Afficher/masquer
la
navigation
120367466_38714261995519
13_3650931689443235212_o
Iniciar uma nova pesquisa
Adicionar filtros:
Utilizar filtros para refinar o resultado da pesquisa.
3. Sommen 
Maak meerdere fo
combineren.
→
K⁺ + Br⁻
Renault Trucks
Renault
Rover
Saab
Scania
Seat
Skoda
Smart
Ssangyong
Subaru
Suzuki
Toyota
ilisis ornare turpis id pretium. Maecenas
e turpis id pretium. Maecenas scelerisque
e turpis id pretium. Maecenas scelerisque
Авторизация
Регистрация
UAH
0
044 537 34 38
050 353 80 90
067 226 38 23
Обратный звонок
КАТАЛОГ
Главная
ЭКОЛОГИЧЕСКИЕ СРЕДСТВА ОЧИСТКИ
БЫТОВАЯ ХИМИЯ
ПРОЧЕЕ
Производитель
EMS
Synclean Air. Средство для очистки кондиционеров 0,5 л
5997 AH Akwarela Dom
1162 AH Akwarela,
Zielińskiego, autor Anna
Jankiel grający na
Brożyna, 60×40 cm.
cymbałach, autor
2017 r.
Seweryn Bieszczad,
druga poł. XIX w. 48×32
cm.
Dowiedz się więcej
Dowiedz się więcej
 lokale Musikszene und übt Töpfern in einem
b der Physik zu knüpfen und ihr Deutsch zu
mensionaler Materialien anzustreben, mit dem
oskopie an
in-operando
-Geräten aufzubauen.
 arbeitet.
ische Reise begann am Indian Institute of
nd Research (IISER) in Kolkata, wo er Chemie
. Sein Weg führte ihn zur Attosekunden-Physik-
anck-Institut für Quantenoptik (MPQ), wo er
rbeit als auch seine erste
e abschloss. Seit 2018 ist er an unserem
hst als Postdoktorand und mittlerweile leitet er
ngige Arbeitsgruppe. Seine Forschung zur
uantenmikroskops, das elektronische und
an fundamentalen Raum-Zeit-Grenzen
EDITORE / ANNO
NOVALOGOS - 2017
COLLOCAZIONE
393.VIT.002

· · · · · · ·

From the records above, copy only the lines starting with the line that holds "044 537 34 38" and going on through the line that holds "hst als Postdoktorand", exactly as written.

== Written answer ==
044 537 34 38
050 353 80 90
067 226 38 23
Обратный звонок
КАТАЛОГ
Главная
ЭКОЛОГИЧЕСКИЕ СРЕДСТВА ОЧИСТКИ
БЫТОВАЯ ХИМИЯ
ПРОЧЕЕ
Производитель
EMS
Synclean Air. Средство для очистки кондиционеров 0,5 л
5997 AH Akwarela Dom
1162 AH Akwarela,
Zielińskiego, autor Anna
Jankiel grający na
Brożyna, 60×40 cm.
cymbałach, autor
2017 r.
Seweryn Bieszczad,
druga poł. XIX w. 48×32
cm.
Dowiedz się więcej
Dowiedz się więcej
 lokale Musikszene und übt Töpfern in einem
b der Physik zu knüpfen und ihr Deutsch zu
mensionaler Materialien anzustreben, mit dem
oskopie an
in-operando
-Geräten aufzubauen.
 arbeitet.
ische Reise begann am Indian Institute of
nd Research (IISER) in Kolkata, wo er Chemie
. Sein Weg führte ihn zur Attosekunden-Physik-
anck-Institut für Quantenoptik (MPQ), wo er
rbeit als auch seine erste
e abschloss. Seit 2018 ist er an unserem
hst als Postdoktorand und mittlerweile leitet er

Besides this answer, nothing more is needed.